- Born: September 26, 1949 (age 76) McAllen, Texas, U.S.
- Education: Bishop Noll Institute Indiana University Bloomington (B.A.) University of Michigan (J.D.)
- Occupation: Television journalist
- Years active: 1982–present
- Known for: Host of Chicago Tonight (since 1999)
- Spouse: Ann Ponce (present)

= Phil Ponce =

American journalist and television presenter

Phil Ponce (born September 26, 1949) is a retired American journalist and television anchor. Ponce is notable as the former, long-time host of "Chicago Tonight", a weekly television magazine of news and culture on WTTW, Chicago's public television station.

==Early life==
Ponce was born on 1949 in McAllen, Texas, but was raised in East Chicago, Indiana. He graduated from Bishop Noll Institute in Hammond, Indiana. He then attended Indiana University Bloomington and received a B.A. in English in 1971. In 1974 he received a Juris Doctor from the University of Michigan.

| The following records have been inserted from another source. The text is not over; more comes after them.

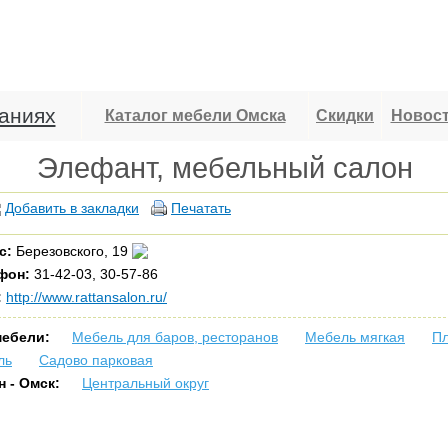
аниях
Каталог мебели Омска
Скидки
Новос
Элефант, мебельный салон
Добавить в закладки
Печатать
с:
Березовского, 19
фон:
31-42-03, 30-57-86
:
http://www.rattansalon.ru/
мебели:
Мебель для баров, ресторанов
Мебель мягкая
Пл
ль
Садово парковая
н - Омск:
Центральный округ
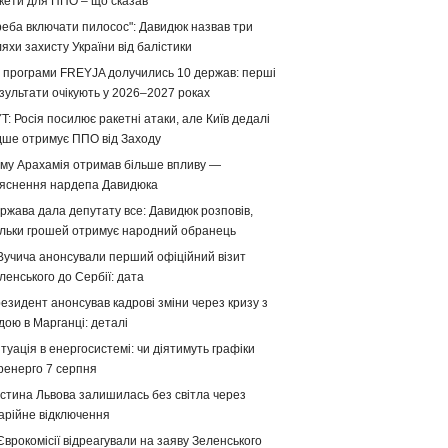
кети для ППО – що сказав
реба включати пилосос": Давидюк назвав три
яхи захисту України від балістики
 програми FREYJA долучились 10 держав: перші
зультати очікують у 2026–2027 роках
T: Росія посилює ракетні атаки, але Київ дедалі
дше отримує ППО від Заходу
му Арахамія отримав більше впливу —
яснення нардепа Давидюка
ржава дала депутату все: Давидюк розповів,
ільки грошей отримує народний обранець
Вучича анонсували перший офіційний візит
ленського до Сербії: дата
езидент анонсував кадрові зміни через кризу з
дою в Марганці: деталі
туація в енергосистемі: чи діятимуть графіки
ренерго 7 серпня
стина Львова залишилась без світла через
арійне відключення
Єврокомісії відреагували на заяву Зеленського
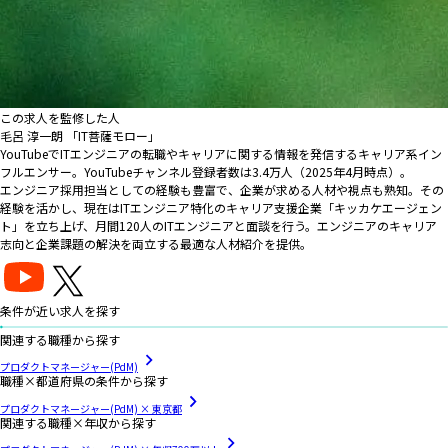
この求人を監修した人
毛呂 淳一朗 「IT菩薩モロー」
YouTubeでITエンジニアの転職やキャリアに関する情報を発信するキャリア系イン
フルエンサー。YouTubeチャンネル登録者数は3.4万人（2025年4月時点）。
エンジニア採用担当としての経験も豊富で、企業が求める人材や視点も熟知。その
経験を活かし、現在はITエンジニア特化のキャリア支援企業「キッカケエージェン
ト」を立ち上げ、月間120人のITエンジニアと面談を行う。エンジニアのキャリア
志向と企業課題の解決を両立する最適な人材紹介を提供。
条件が近い求人を探す
関連する職種から探す
プロダクトマネージャー(PdM)
職種×都道府県の条件から探す
プロダクトマネージャー(PdM) × 東京都
関連する職種×年収から探す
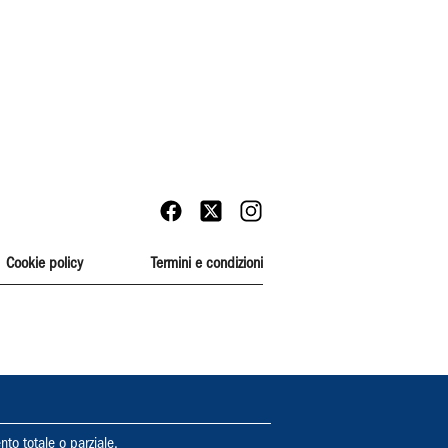
Cookie policy
Termini e condizioni
nto totale o parziale.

Ponce's parents both were steelworkers. During college, Ponce worked as a steelworker during summers.

==Career==
Ponce began his career as a lawyer. He practiced law for six years before going into broadcasting.

His first job in broadcasting was as a weekend reporter for the ABC affiliate in Indianapolis.

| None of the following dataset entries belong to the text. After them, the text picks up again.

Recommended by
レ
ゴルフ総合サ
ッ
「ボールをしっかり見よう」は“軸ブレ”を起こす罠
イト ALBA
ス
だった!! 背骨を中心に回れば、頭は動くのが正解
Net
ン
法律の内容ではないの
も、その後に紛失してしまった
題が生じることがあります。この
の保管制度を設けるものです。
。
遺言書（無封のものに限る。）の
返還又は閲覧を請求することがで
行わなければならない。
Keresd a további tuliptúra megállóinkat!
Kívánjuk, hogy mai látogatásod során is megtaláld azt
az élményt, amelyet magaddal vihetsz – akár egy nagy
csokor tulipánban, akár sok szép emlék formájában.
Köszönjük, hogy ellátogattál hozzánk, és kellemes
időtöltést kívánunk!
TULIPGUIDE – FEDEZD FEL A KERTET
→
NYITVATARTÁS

In 1982, he joined the Chicago CBS station WBBM-TV as a reporter. Ponce left WBBM-TV in late 1991 to take a position as manager of international communications for the telecommunications company Ameritech Corporation.

In 1992, Ponce began his career at WTTW11 as a correspondent for Chicago Tonight — a position he held until 1997 when he left to become one of Jim Lehrer's supporting anchors on the national PBS show, The News Hour with Jim Lehrer. He returned to Chicago two years later as the successor to long-time Chicago Tonight host, John Callaway. As host, Ponce moderated political debates including those for the presidency, the U.S. Senate, the governorship, and mayor of Chicago. Ponce taught interviewing at Loyola University Chicago where he was the university's distinguished journalist in residence.

He has received numerous awards for his work including Alpha Sigma Nu, the Jesuit honor society, Illinois Journalist of the Year, the Studs Terkel Award and the Distinguished Alumni Award from the Indiana University College of Arts and Sciences.

In late 2017, Ponce announced that he would reduce his workload to three days a week during 2018 and two days a week in 2019. He retired in 2021.

==Personal life==
Ponce's wife, Ann Ponce, is a Chicago portrait and landscape artist.

Ponce's daughter, Maria Ponce, is a photographer in Chicago. Ponce also has two sons. Dan Ponce is the founder of the a cappella group, Straight No Chaser, and was a television reporter with ABC7 (WLS-TV) in Chicago for three years until leaving in January 2009. Dan is currently a morning anchor at WGN Ch. 9. His other son, Anthony Ponce, was a television reporter with NBC5 (WMAQ-TV), and is now an anchor/reporter at WFLD Ch. 32, also in Chicago.

Ponce lives in Chicago's northern suburbs.